> TASK DIRECTIONS: For each record below, set it down exactly but leave out any picture.

> THE INPUT:
------------------------------------------------
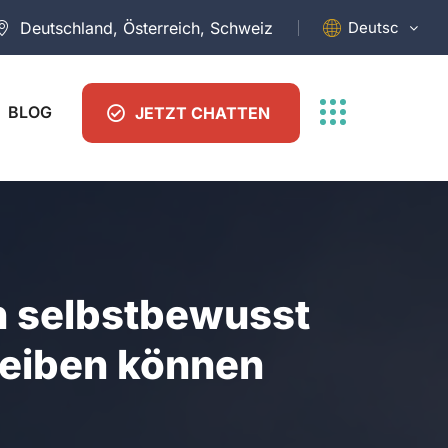
Deutsch
Deutschland, Österreich, Schweiz
BLOG
JETZT CHATTEN
h selbstbewusst
reiben können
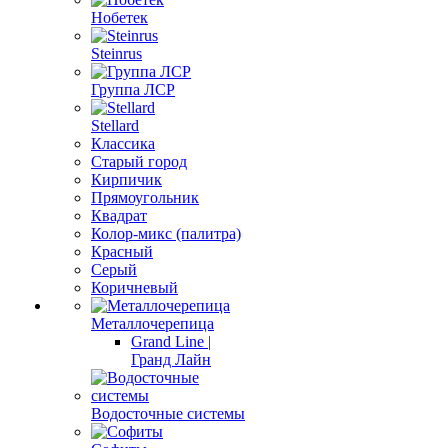
Нобетек
Steinrus
Группа ЛСР
Stellard
Классика
Старый город
Кирпичик
Прямоугольник
Квадрат
Колор-микс (палитра)
Красный
Серый
Коричневый
Металлочерепица
Grand Line |
Гранд Лайн
Водосточные системы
------------------------------------------------
> TASK RESPONSE:
Deutsch
Deutschland, Österreich, Schweiz
BLOG
JETZT CHATTEN
h selbstbewusst
reiben können
Нобетек
Steinrus
Группа ЛСР
Stellard
Классика
Старый город
Кирпичик
Прямоугольник
Квадрат
Колор-микс (палитра)
Красный
Серый
Коричневый
Металлочерепица
Grand Line |
Гранд Лайн
Водосточные системы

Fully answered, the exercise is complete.